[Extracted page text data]

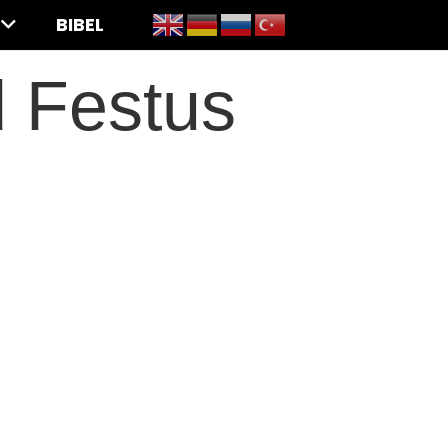
BIBEL
d Festus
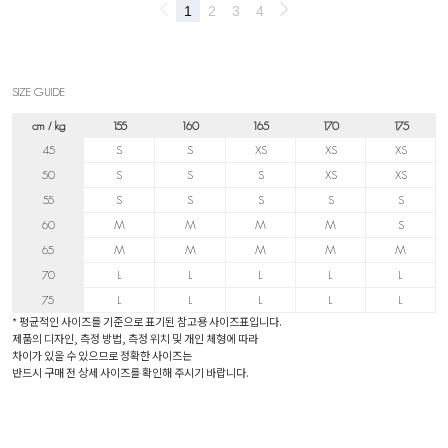
SIZE GUIDE
cm / kg
155
160
165
170
175
45
S
S
XS
XS
XS
50
S
S
S
XS
XS
55
S
S
S
S
S
60
M
M
M
M
S
65
M
M
M
M
M
70
L
L
L
L
L
75
L
L
L
L
L
* 평균적인 사이즈를 기준으로 표기된 참고용 사이즈표입니다.
제품의 디자인, 측정 방법, 측정 위치 및 개인 체형에 따라
차이가 있을 수 있으므로 정확한 사이즈는
반드시 구매 전 상세 사이즈를 확인해 주시기 바랍니다.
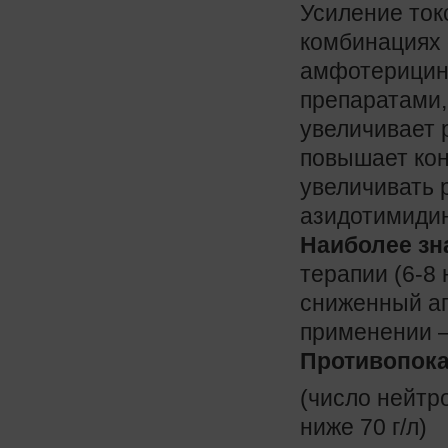
Усиление ток
комбинациях 
амфотерицино
препаратами,
увеличивает 
повышает кон
увеличивать 
азидотимиди
Наиболее з
терапии (6-8
сниженный ап
применении —
Противопока
(число нейтр
ниже 70 г/л)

*TASK DIRECTIONS*.
If a line in the data contains the string "사이즈를", copy it.

*REPLY TO THE EXERCISE*.
* 평균적인 사이즈를 기준으로 표기된 참고용 사이즈표입니다.
반드시 구매 전 상세 사이즈를 확인해 주시기 바랍니다.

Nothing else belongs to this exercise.